For the majority of our lives, we are bound by routines. We go to work, we make dinner, we wrangle the kids, etc. It’s no wonder that when we retire and stop this daily grind that we feel we should be doing certain things at specific times of the day. For those with Alzheimer’s or dementia, this can often lead to a feeling of restlessness that manifests itself in the late stages of the afternoon and evening. It is referred to as sundowning.
Symptoms of Sundowning
Agitation, restlessness, irritability, and confusion are all possible symptoms of sundowning. It manifests differently in each individual, or even not at all. According to the Alzheimer’s Association, 20% of the individuals diagnosed with Alzheimer’s are affected.
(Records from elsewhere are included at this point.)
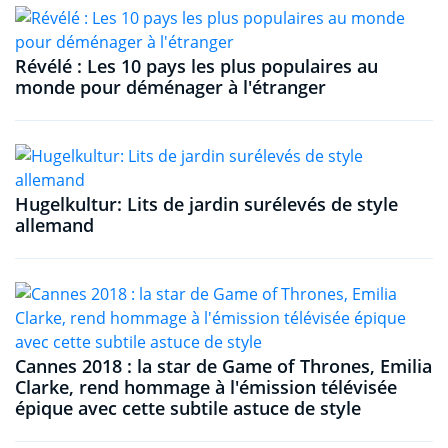
Révélé : Les 10 pays les plus populaires au
monde pour déménager à l'étranger
Hugelkultur: Lits de jardin surélevés de style
allemand
Cannes 2018 : la star de Game of Thrones, Emilia
Clarke, rend hommage à l'émission télévisée
épique avec cette subtile astuce de style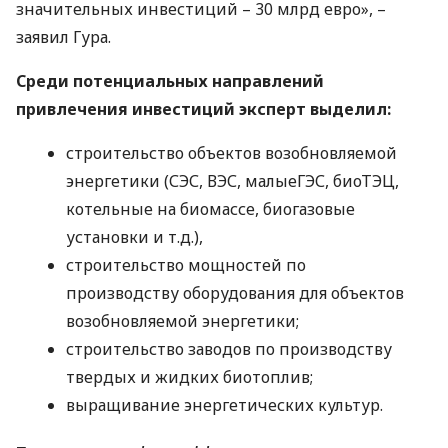
значительных инвестиций – 30 млрд евро», –
заявил Гура.
Среди потенциальных направлений
привлечения инвестиций эксперт выделил:
строительство объектов возобновляемой
энергетики (
СЭС
,
ВЭС
, малыеГЭС, биоТЭЦ,
котельные на биомассе, биогазовые
установки и т.д.),
строительство мощностей по
производству оборудования для объектов
возобновляемой энергетики;
строительство заводов по производству
твердых и жидких биотоплив;
выращивание энергетических культур.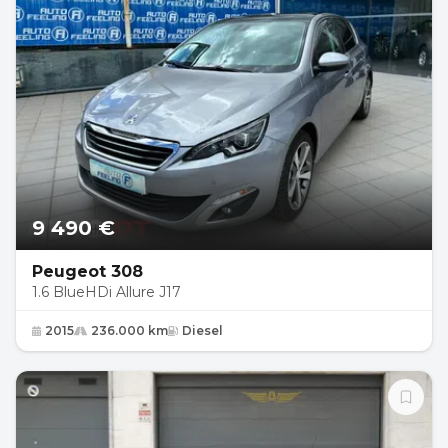
9 490 €
Peugeot 308
1.6 BlueHDi Allure J17
2015
236.000 km
Diesel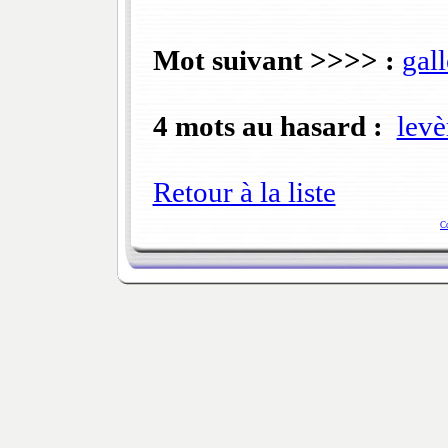
Mot suivant >>>> :
gall
4 mots au hasard :
levè
Retour à la liste
C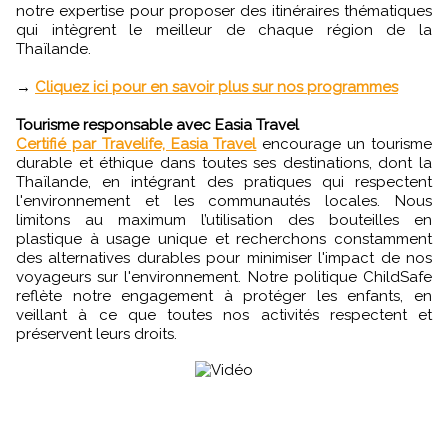
notre expertise pour proposer des itinéraires thématiques
qui intègrent le meilleur de chaque région de la
Thaïlande.
→
Cliquez ici pour en savoir plus sur nos programmes
Tourisme responsable avec Easia Travel
Certifié par Travelife, Easia Travel
encourage un tourisme
durable et éthique dans toutes ses destinations, dont la
Thaïlande, en intégrant des pratiques qui respectent
l'environnement et les communautés locales. Nous
limitons au maximum l’utilisation des bouteilles en
plastique à usage unique et recherchons constamment
des alternatives durables pour minimiser l'impact de nos
voyageurs sur l'environnement. Notre politique ChildSafe
reflète notre engagement à protéger les enfants, en
veillant à ce que toutes nos activités respectent et
préservent leurs droits.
“Your personality, upbringing, and even your culture all contribute to how you exhibit your dementia,” says Marthe Lawrence, Executive Director at Villa at Terracina, a memory care community in Naples, Florida. “It’s truly a unique experience for each individual.”
1. Ask Them Why
Throughout our lives, our routines become ingrained. “One resident was looking for the subway at 4 p.m. everyday,” Marthe explained. “He used to live in New York City and at that time he would usually be taking the subway home from work.”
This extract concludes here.